Directions
Search the data for the string "cookies" and copy each line where it turns up.

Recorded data
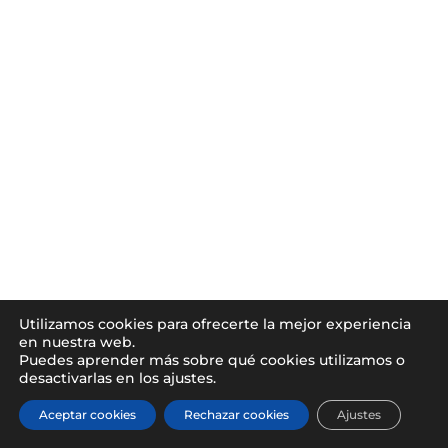
Utilizamos cookies para ofrecerte la mejor experiencia
en nuestra web.
Puedes aprender más sobre qué cookies utilizamos o
desactivarlas en los ajustes.
Aceptar cookies
Rechazar cookies
Ajustes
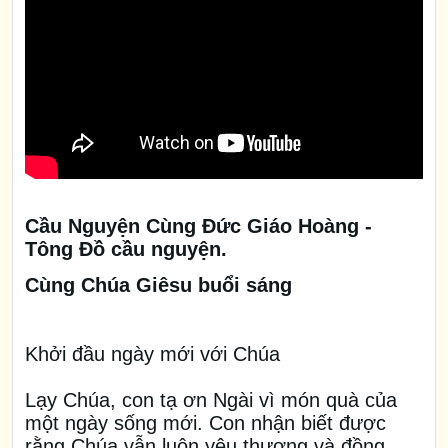
Cầu Nguyện Cùng Đức Giáo Hoàng -
Tông Đồ cầu nguyện.
Cùng Chúa Giêsu buổi sáng
Khởi đầu ngày mới với Chúa
Lạy Chúa, con tạ ơn Ngài vì món quà của
một ngày sống mới. Con nhận biết được
rằng Chúa vẫn luôn yêu thương và đồng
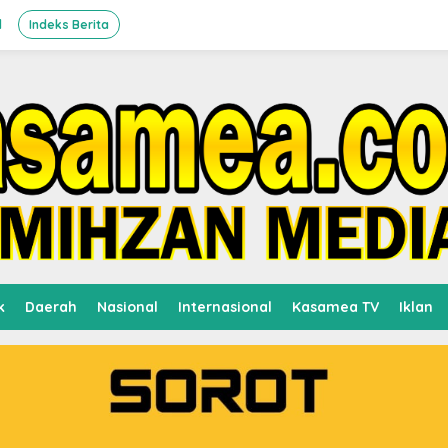
l
Indeks Berita
k
Daerah
Nasional
Internasional
Kasamea TV
Iklan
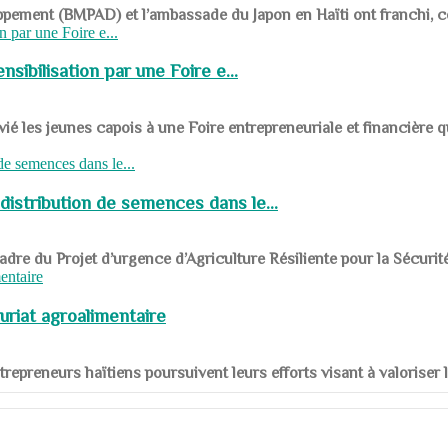
ppement (BMPAD) et l’ambassade du Japon en Haïti ont franchi, ce je
sibilisation par une Foire e...
 les jeunes capois à une Foire entrepreneuriale et financière q
distribution de semences dans le...
le cadre du Projet d’urgence d’Agriculture Résiliente pour la Sécurit
uriat agroalimentaire
nts entrepreneurs haïtiens poursuivent leurs efforts visant à valorise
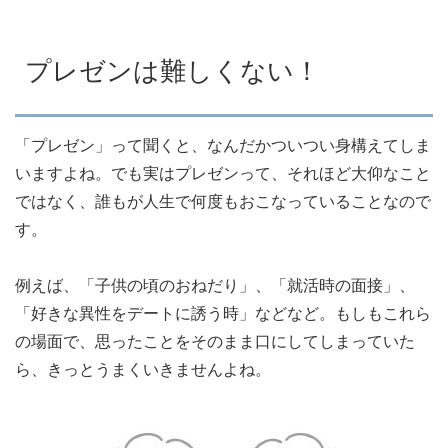
プレゼンは難しくない！
「プレゼン」って聞くと、なんだかついつい身構えてしま
いますよね。でも実はプレゼンって、それほど大仰なこと
ではなく、誰もが人生で何度もおこなっていることなので
す。
例えば、「子供の頃のおねだり」、「就活時の面接」、
「好きな異性をデートに誘う時」などなど。もしもこれら
の場面で、思ったことをそのまま口にしてしまっていた
ら、きっとうまくいきませんよね。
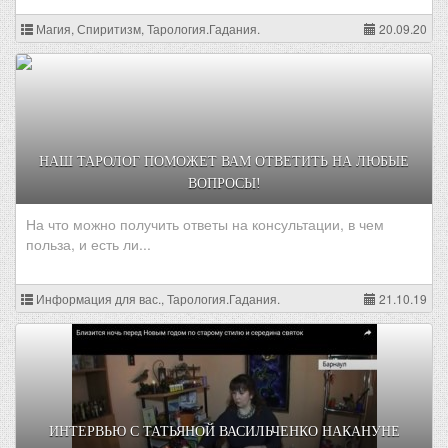
Магия, Спиритизм, Тарология.Гадания.
20.09.20
НАШ ТАРОЛОГ ПОМОЖЕТ ВАМ ОТВЕТИТЬ НА ЛЮБЫЕ
ВОПРОСЫ!
На что можно получить ответы на консультации, в чем
польза, и есть ли...
Информация для вас., Тарология.Гадания.
21.10.19
ИНТЕРВЬЮ С ТАТЬЯНОЙ ВАСИЛЬЧЕНКО НАКАНУНЕ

Output of the task
Utilizamos cookies para ofrecerte la mejor experiencia
Puedes aprender más sobre qué cookies utilizamos o
Aceptar cookies
Rechazar cookies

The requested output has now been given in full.